NEW YORK (CNNMoney) -- More veterans are coming back from war and getting back to work in the civilian job force, thanks to efforts by both employers and the government, as well as the improving economy.Remember folks, the only parts of the President's American Jobs Act which were signed into law were those elements related to getting jobs for recent veterans.
The jobless rate for Iraq and Afghanistan veterans has fallen to 7.6%, well below the overall U.S. unemployment rate of 8.3%, and nearly five percentage points below the 12.5% rate for veterans a year ago.
Some firms have formal military recruiting programs, and others are creating or expanding them. This week Disney (DIS, Fortune 500) announced "Heroes Work Here," a program it says will recruit 1,000 vets over the next three years.
The government wants to encourage more efforts like this. "This past year saw the passage of a number of bills specifically designed to support veteran hiring and training," said Adriana Kugler, chief economist for the U.S. Department of Labor, which produces the BLS statistics.
Kugler cites the Returning Heroes and Wounded Warriors tax credits, both of which went into effect in November.
Returning Heroes provides a credit of up to $2,400 to employers who hire a vet who's been unemployed for at least four weeks. It was expanded to give $5,600 to employers who hire veterans who've been jobless for over six months.
Well Ta Da.
Now we see the benefits. For our veterans, our work force, our economy, and our country.

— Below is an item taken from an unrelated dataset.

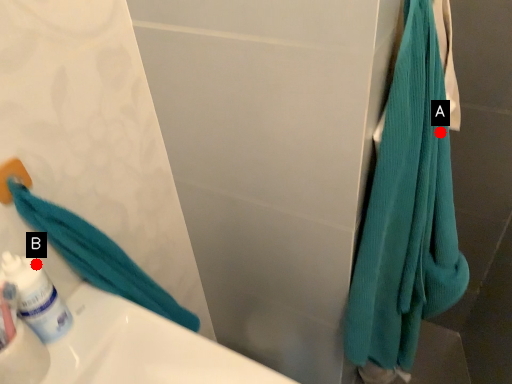 Question: Two points are circled on the image, labeled by A and B beside each circle. Which point appears farthest from the camera in this image?

Choices:
 (A) A is further
 (B) B is further

Answer: (A)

Pass the Rest of the American Jobs Act.
8:57 AM PT: Rec List! Thanks folks. Though some are worried that this could be a statistical anomaly. As January had shown much higher unemployment for female veterans specifically.
However, this story tells us that the job market has undeniably improved for recent veterans courtesy of the President's policies.
Strand, of Newark, said a $9,600 federal tax credit for employers who hire veterans has given her an edge over the people she’s competing against for clerical and business administration work.
"A woman from a law firm called me for an interview this Friday and she wanted to make sure I had been in the military," Strand said. "I’m excited. I’m going to bring my dog tags and DD-214 form with me."
She’s not the only New Jersey veteran who’s noticed a tide change after the VOW to Hire Heroes Act of 2011, signed in November, created a hiring incentive.
Many of the 400 uniformed men and women who joined her at a jobs fair in Newark yesterday said they’re optimistic about their career prospects because of it.